In a masterstroke of trade diplomacy, India has locked out American agricultural and dairy imports through its interim pact with the US, dispelling fears stoked by the opposition Congress about endangering farmers’ livelihoods. The agreement, detailed comprehensively, prioritizes Indian interests by maintaining strict market barriers on sensitive products.
Boosting India’s export prowess, the deal trims US tariffs on apparel, leather goods, shoes, crafts, plastics, rubber, and decor items from 50% to 18%. This reduction eliminates the extra 25% levy, promising exponential growth in shipments and sparking job creation waves—millions of opportunities tailored for young workers and women in export-oriented industries.
Central Commerce Minister Piyush Goyal’s clarifications put an end to misinformation campaigns. Protected categories encompass rice, wheat, maize, soybeans, dairy essentials like milk, paneer, and poultry, plus ethanol. BJP leaders have publicized the full inventory of shielded sectors, underscoring zero concessions on dairy openness, fortifying millions of small dairy farmers and cooperative frameworks.

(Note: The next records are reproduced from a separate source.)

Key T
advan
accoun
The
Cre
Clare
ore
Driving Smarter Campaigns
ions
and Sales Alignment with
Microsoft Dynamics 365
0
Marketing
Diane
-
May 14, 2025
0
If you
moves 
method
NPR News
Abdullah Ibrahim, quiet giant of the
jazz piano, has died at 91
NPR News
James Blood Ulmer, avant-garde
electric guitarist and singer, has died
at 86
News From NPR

American grains (wheat, millets, barley, jowar), flours, pulses (chickpeas, beans), veggies (potatoes, onions, peas, mushrooms, frozen varieties), fruits (oranges, grapes, strawberries, lemons), and canned mixes are persona non grata in India. Dairy exclusions span all forms: liquids, powders, creams, yogurts, butters, ghee, oils, cheeses, and whey. Spices too—pepper, cloves, chilies, cinnamon, cumin, turmeric, ginger, fenugreek, mustard—remain domestically guarded.

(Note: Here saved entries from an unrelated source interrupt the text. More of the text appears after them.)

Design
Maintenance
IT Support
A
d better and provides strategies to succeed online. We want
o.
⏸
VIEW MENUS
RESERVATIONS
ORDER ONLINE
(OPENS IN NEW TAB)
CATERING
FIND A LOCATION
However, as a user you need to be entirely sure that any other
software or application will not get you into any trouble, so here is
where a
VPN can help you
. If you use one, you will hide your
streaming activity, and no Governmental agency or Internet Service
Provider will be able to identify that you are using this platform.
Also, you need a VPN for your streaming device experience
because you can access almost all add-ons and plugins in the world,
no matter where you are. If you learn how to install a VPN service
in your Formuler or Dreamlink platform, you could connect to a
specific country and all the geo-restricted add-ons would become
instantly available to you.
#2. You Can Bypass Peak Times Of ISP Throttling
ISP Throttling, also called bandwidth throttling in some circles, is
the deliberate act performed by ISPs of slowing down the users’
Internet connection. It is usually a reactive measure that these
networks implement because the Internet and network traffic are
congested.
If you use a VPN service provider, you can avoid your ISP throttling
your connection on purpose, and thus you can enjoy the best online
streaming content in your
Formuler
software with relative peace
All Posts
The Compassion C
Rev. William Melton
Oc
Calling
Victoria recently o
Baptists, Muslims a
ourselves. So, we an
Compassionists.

A $300 billion gateway to the US beckons Indian MSMEs, agriculture producers, and fisheries without reciprocity risks. Additional perks include Section 232 waivers for plane parts and prospective tariff zeroing on pharmaceuticals, jewelry, and aviation spares. This balanced pact exemplifies India’s savvy negotiation, blending protectionism with expansion.